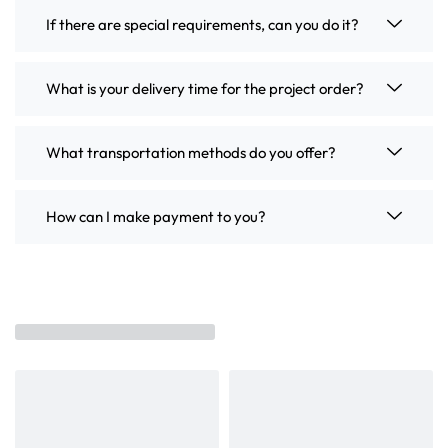
If there are special requirements, can you do it?
What is your delivery time for the project order?
What transportation methods do you offer?
How can I make payment to you?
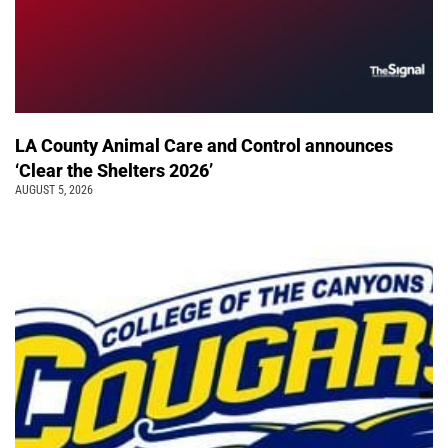
LA County Animal Care and Control announces
‘Clear the Shelters 2026’
AUGUST 5, 2026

++++++++++++++++++++

## Instructions to follow:
Pictures aside, print every line of the material exactly.

## Answer space:
If there are special requirements, can you do it?
What is your delivery time for the project order?
What transportation methods do you offer?
How can I make payment to you?
LA County Animal Care and Control announces
‘Clear the Shelters 2026’
AUGUST 5, 2026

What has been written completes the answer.